They were undercapitalized as most businesses are and went under. 1970's
interest rates didn't help nor did the 1970's economy and St. Cloud was still
the boondocks and brutally hot and humid in the Summer months. Years later
when he told me about it, he said:

    
    
      We didn't lose our shirts, 
      but our sleeves were shorter.
    

He wasn't hung up on sunk cost and quickly found a path to success elsewhere.
He's eighty now and Larry remained a friend until Larry died a few years ago.
Though they never did business together again. Maybe it worked out because
Larry was a hell of a lot nicer than my father in law, maybe it was just that
they both realized that there was nothing worth fighting over. Maybe they both
realized that it wasn't anyone's fault and shit happens.

Anyway, the most valuable thing a person can walk away from failure with is
their values intact.

Good luck.

------
frabcus
I highly recommend a four year vesting period for any startup ownership, as
described by Fred Wilson here:

[http://avc.com/2010/11/employee-equity-
vesting/](http://avc.com/2010/11/employee-equity-vesting/)
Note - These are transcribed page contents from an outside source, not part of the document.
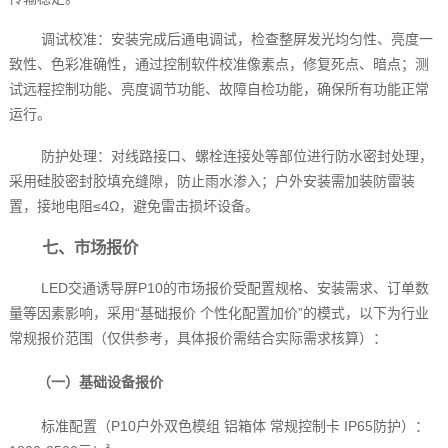
调试校准：安装完成后通电调试，检查整屏发光均匀性、亮度一
致性、色彩准确性，通过控制软件校准像素点，修复死点、暗点；测
试远程控制功能、亮度调节功能、故障自检功能，确保所有功能正常
运行。
防护处理：对线路接口、螺栓连接处等部位进行防水密封处理，
采用硅胶密封胶填充缝隙，防止雨水渗入；户外安装需加装防雷装
置，接地电阻≤4Ω，避免雷击损坏设备。
七、市场报价
LED交通诱导屏P10的市场报价受配置规格、安装需求、订单数
量等因素影响，采用“基础报价 个性化配置加价”的模式，以下为行业
常规报价范围（仅供参考，具体报价需结合实际需求核算）：
（一）基础设备报价
标准配置（P10户外双色模组 铝箱体 常规控制卡 IP65防护）：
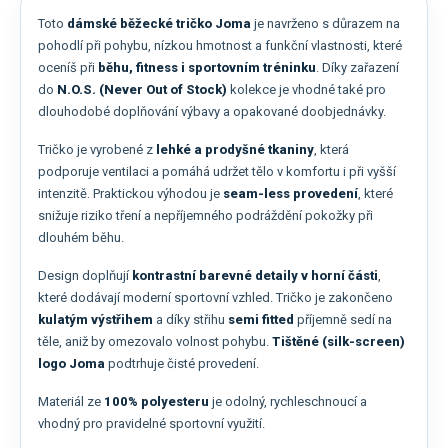
Toto
dámské běžecké tričko Joma
je navrženo s důrazem na
pohodlí při pohybu, nízkou hmotnost a funkční vlastnosti, které
oceníš při
běhu, fitness i sportovním tréninku
. Díky zařazení
do
N.O.S. (Never Out of Stock)
kolekce je vhodné také pro
dlouhodobé doplňování výbavy a opakované doobjednávky.
Tričko je vyrobené z
lehké a prodyšné tkaniny
, která
podporuje ventilaci a pomáhá udržet tělo v komfortu i při vyšší
intenzitě. Praktickou výhodou je
seam-less provedení
, které
snižuje riziko tření a nepříjemného podráždění pokožky při
dlouhém běhu.
Design doplňují
kontrastní barevné detaily v horní části
,
které dodávají moderní sportovní vzhled. Tričko je zakončeno
kulatým výstřihem
a díky střihu
semi fitted
příjemně sedí na
těle, aniž by omezovalo volnost pohybu.
Tištěné (silk-screen)
logo Joma
podtrhuje čisté provedení.
Materiál ze
100% polyesteru
je odolný, rychleschnoucí a
vhodný pro pravidelné sportovní využití.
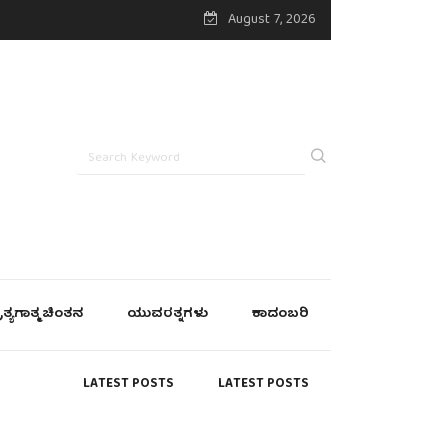
August 7, 2026
್ರತ್ಯಗಾತ್ಮ ಚಿಂತನ
ಯುವರತ್ನಗಳು
ಕಾದಂಬರಿ
LATEST POSTS
LATEST POSTS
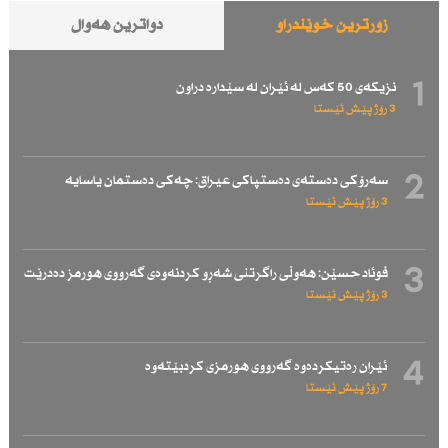
زۆرترین خوێندراو
دواترین هەواڵ
1
نزیكەی 50 كەس لە ئێران لە سێدارە دراون
3 رۆژ پێش ئێستا
2
سەرۆكی دەستەی دەستپاكی عیراق: چەكی دەستمان یاسایە
3 رۆژ پێش ئێستا
3
فوئاد حسێن: هەوڵی راگرتنی شەڕو كردنەوەی گەرووی هورمز دەدرێت
3 رۆژ پێش ئێستا
4
ئێران رەتیكردەوە گەرووی هورمزی كردبێتەوە
7 رۆژ پێش ئێستا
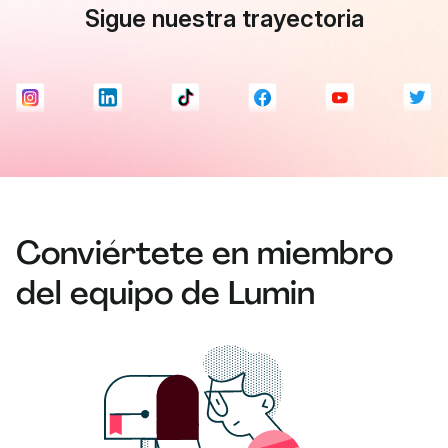
Sigue nuestra trayectoria
Conviértete en miembro
del equipo de Lumin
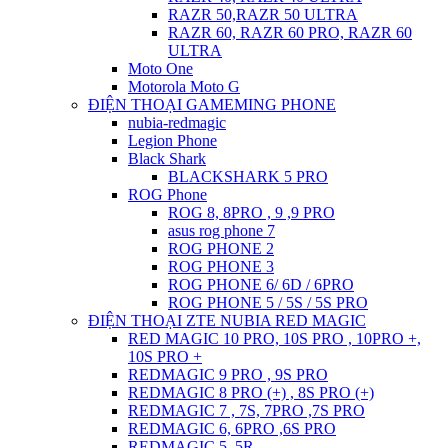
RAZR 50,RAZR 50 ULTRA
RAZR 60, RAZR 60 PRO, RAZR 60
ULTRA
Moto One
Motorola Moto G
ĐIỆN THOẠI GAMEMING PHONE
nubia-redmagic
Legion Phone
Black Shark
BLACKSHARK 5 PRO
ROG Phone
ROG 8, 8PRO , 9 ,9 PRO
asus rog phone 7
ROG PHONE 2
ROG PHONE 3
ROG PHONE 6/ 6D / 6PRO
ROG PHONE 5 / 5S / 5S PRO
ĐIỆN THOẠI ZTE NUBIA RED MAGIC
RED MAGIC 10 PRO, 10S PRO , 10PRO +,
10S PRO +
REDMAGIC 9 PRO , 9S PRO
REDMAGIC 8 PRO (+) , 8S PRO (+)
REDMAGIC 7 , 7S, 7PRO ,7S PRO
REDMAGIC 6, 6PRO ,6S PRO
REDMAGIC 5, 5R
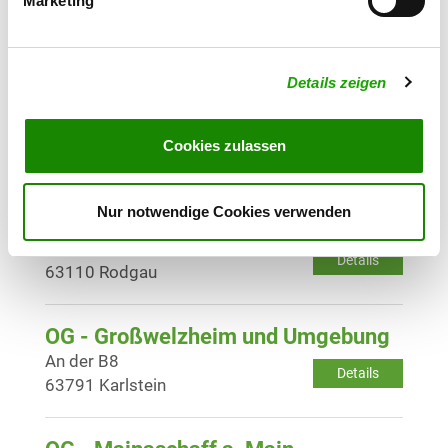
Marketing
Details
63517 Rodenbach
Details zeigen
OG - Roßdorf und Umgebung
Blochbachstrasse
Details
63486 Bruchköbel
Cookies zulassen
OG - Weiskirchen und Umgebung
Nur notwendige Cookies verwenden
e.V.
Hauptstr. 207
Details
63110 Rodgau
OG - Großwelzheim und Umgebung
An der B8
Details
63791 Karlstein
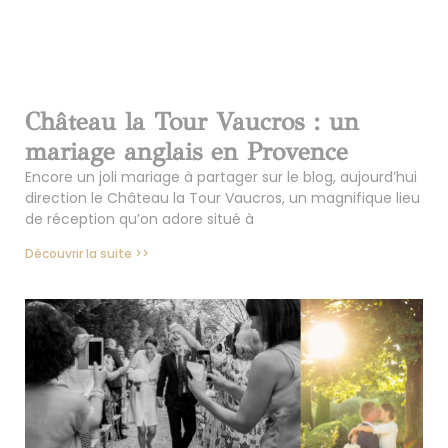
Château la Tour Vaucros : un
mariage anglais en Provence
Encore un joli mariage à partager sur le blog, aujourd’hui
direction le Château la Tour Vaucros, un magnifique lieu
de réception qu’on adore situé à
Découvrir la suite >>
Everytime I've seen a company do something else, somebody leaves early on with
too much stock. Then on the next round it has to be negotiated down anyway.
The amount always ends up similar to what a 4 year vest would have been!

So if you've done one full year of work, and so has she... And you each "own"
half, that means you would keep a quarter of your half that has vested if you
walk away. i.e. 12.5%

Hmm, that still sounds like quite a lot to be honest, but it really depends on
how much you've actually both built. Maybe you haven't done a year of full
time startup work.

My view is, BTW, not from Silicon Valley, but UK companies.

------
annnnd
Walk away and heal your wounds.

You know the saying "experience is what you get when you don't get what you
want"? You didn't throw away 1 year on this project, you learned valuable
lessons. Just make sure you do learn them, then time is not wasted. Been
there.

Maybe it's too soon for this advice, but still: next time try making something
that doesn't require cultural shift, because, let's face it - you won't be the
one who will cause it. Cultural shift is something you can anticipate and help
with, but it's not up to a single person to do it. You could just as easily
say "I have something people don't want".

The real question is whether you feel obliged to return some of her debts
(there is a difference between time and cash). Other than that, forget the
brand, forget equity (it's not worth anything and it won't be in the future
unless she pivots - and that has nothing to do with you anyway). Move on. The
faster you do it the better chance you have of starting something better. And
try to learn from the experience. What went wrong? How can you avoid it in
future projects?

Best of luck.

------
adventured
> The third option is for her to only get the brand

Don't worry too much about that, there is no brand.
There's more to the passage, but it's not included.